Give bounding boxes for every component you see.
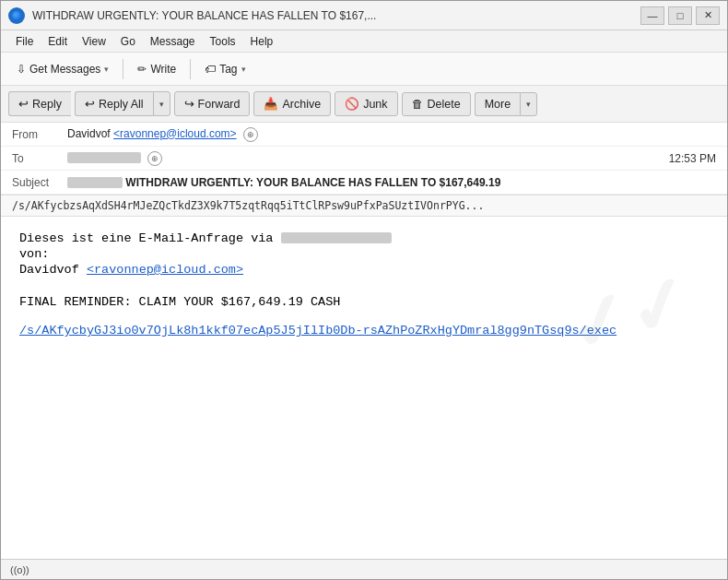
- reply-icon: ↩: [18, 97, 29, 111]
- tag-label: Tag: [219, 63, 237, 76]
- to-value: ⊕: [67, 151, 669, 166]
- more-group: More ▾: [475, 92, 537, 116]
- reply-all-icon: ↩: [85, 97, 95, 111]
- menu-file[interactable]: File: [8, 33, 41, 50]
- delete-icon: 🗑: [412, 98, 424, 111]
- menu-go[interactable]: Go: [113, 33, 143, 50]
- menu-help[interactable]: Help: [243, 33, 281, 50]
- from-row: From Davidvof <ravonnep@icloud.com> ⊕: [1, 123, 727, 147]
- body-line1: Dieses ist eine E-Mail-Anfrage via: [19, 231, 273, 245]
- close-button[interactable]: ✕: [696, 6, 720, 25]
- get-messages-chevron[interactable]: ▾: [104, 65, 109, 74]
- from-email: <ravonnep@icloud.com>: [113, 127, 237, 140]
- from-value: Davidvof <ravonnep@icloud.com> ⊕: [67, 127, 716, 142]
- delete-button[interactable]: 🗑 Delete: [402, 92, 471, 116]
- subject-row: Subject WITHDRAW URGENTLY: YOUR BALANCE …: [1, 171, 727, 195]
- body-url-para: /s/AKfycbyGJ3io0v7OjLk8h1kkf07ecAp5J5jIl…: [19, 324, 709, 337]
- url-bar-text: /s/AKfycbzsAqXdSH4rMJeZQcTkdZ3X9k7T5zqtR…: [12, 199, 484, 212]
- archive-icon: 📥: [264, 97, 278, 111]
- title-bar: WITHDRAW URGENTLY: YOUR BALANCE HAS FALL…: [1, 1, 727, 30]
- menu-message[interactable]: Message: [143, 33, 203, 50]
- from-name: Davidvof: [67, 127, 111, 140]
- reply-all-dropdown[interactable]: ▾: [153, 91, 170, 116]
- write-label: Write: [150, 63, 176, 76]
- app-icon: [8, 7, 25, 24]
- window-controls: — □ ✕: [640, 6, 720, 25]
- forward-label: Forward: [198, 98, 241, 111]
- body-intro: Dieses ist eine E-Mail-Anfrage via: [19, 231, 709, 245]
- email-body: ✓✓ Dieses ist eine E-Mail-Anfrage via vo…: [1, 217, 727, 559]
- body-name-line: Davidvof <ravonnep@icloud.com>: [19, 263, 709, 277]
- body-url-link[interactable]: /s/AKfycbyGJ3io0v7OjLk8h1kkf07ecAp5J5jIl…: [19, 324, 709, 337]
- tag-button[interactable]: 🏷 Tag ▾: [196, 58, 253, 80]
- delete-label: Delete: [428, 98, 461, 111]
- get-messages-button[interactable]: ⇩ Get Messages ▾: [8, 58, 117, 80]
- menu-view[interactable]: View: [75, 33, 113, 50]
- more-dropdown[interactable]: ▾: [520, 92, 537, 116]
- email-time: 12:53 PM: [669, 152, 716, 165]
- body-von: von:: [19, 247, 709, 261]
- main-window: WITHDRAW URGENTLY: YOUR BALANCE HAS FALL…: [0, 0, 728, 580]
- junk-icon: 🚫: [345, 97, 359, 111]
- junk-label: Junk: [363, 98, 387, 111]
- main-toolbar: ⇩ Get Messages ▾ ✏ Write 🏷 Tag ▾: [1, 53, 727, 86]
- email-headers: From Davidvof <ravonnep@icloud.com> ⊕ To…: [1, 123, 727, 195]
- subject-main: WITHDRAW URGENTLY: YOUR BALANCE HAS FALL…: [125, 176, 500, 189]
- menu-tools[interactable]: Tools: [203, 33, 243, 50]
- body-reminder: FINAL REMINDER: CLAIM YOUR $167,649.19 C…: [19, 295, 709, 309]
- get-messages-label: Get Messages: [29, 63, 100, 76]
- to-row: To ⊕ 12:53 PM: [1, 147, 727, 171]
- reply-all-button[interactable]: ↩ Reply All: [75, 91, 153, 116]
- archive-button[interactable]: 📥 Archive: [253, 91, 331, 116]
- write-icon: ✏: [137, 63, 147, 76]
- get-messages-icon: ⇩: [17, 63, 26, 76]
- reply-button[interactable]: ↩ Reply: [8, 91, 71, 116]
- tag-chevron[interactable]: ▾: [241, 65, 246, 74]
- reply-group: ↩ Reply: [8, 91, 71, 116]
- junk-button[interactable]: 🚫 Junk: [335, 91, 397, 116]
- forward-icon: ↪: [184, 97, 194, 111]
- url-bar: /s/AKfycbzsAqXdSH4rMJeZQcTkdZ3X9k7T5zqtR…: [1, 195, 727, 217]
- menu-edit[interactable]: Edit: [41, 33, 75, 50]
- toolbar-separator-1: [123, 59, 123, 79]
- subject-value: WITHDRAW URGENTLY: YOUR BALANCE HAS FALL…: [67, 176, 716, 189]
- from-label: From: [12, 128, 67, 141]
- subject-prefix-blurred: [67, 177, 123, 188]
- more-label: More: [485, 98, 511, 111]
- body-sender-blurred: [281, 232, 392, 243]
- sound-icon: ((o)): [10, 564, 29, 575]
- subject-label: Subject: [12, 176, 67, 189]
- status-bar: ((o)): [1, 559, 727, 579]
- minimize-button[interactable]: —: [640, 6, 664, 25]
- body-name: Davidvof: [19, 263, 87, 277]
- from-contact-icon[interactable]: ⊕: [243, 127, 258, 142]
- maximize-button[interactable]: □: [668, 6, 692, 25]
- to-contact-icon[interactable]: ⊕: [147, 151, 162, 166]
- archive-label: Archive: [282, 98, 321, 111]
- menu-bar: File Edit View Go Message Tools Help: [1, 30, 727, 53]
- body-email-link[interactable]: <ravonnep@icloud.com>: [87, 263, 243, 277]
- reply-all-label: Reply All: [99, 98, 144, 111]
- to-label: To: [12, 152, 67, 165]
- more-button[interactable]: More: [475, 92, 520, 116]
- forward-button[interactable]: ↪ Forward: [174, 91, 251, 116]
- action-bar: ↩ Reply ↩ Reply All ▾ ↪ Forward 📥 Archiv…: [1, 86, 727, 123]
- window-title: WITHDRAW URGENTLY: YOUR BALANCE HAS FALL…: [32, 9, 640, 22]
- reply-all-group: ↩ Reply All ▾: [75, 91, 170, 116]
- write-button[interactable]: ✏ Write: [129, 58, 184, 80]
- toolbar-separator-2: [190, 59, 191, 79]
- reply-label: Reply: [32, 98, 62, 111]
- tag-icon: 🏷: [205, 63, 216, 76]
- to-address-blurred: [67, 152, 141, 163]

- - - -

— Action item —
In the lines above, locate the string "separator". Copy every line where it occurs.

— Reply —
- toolbar-separator-1: [123, 59, 123, 79]
- toolbar-separator-2: [190, 59, 191, 79]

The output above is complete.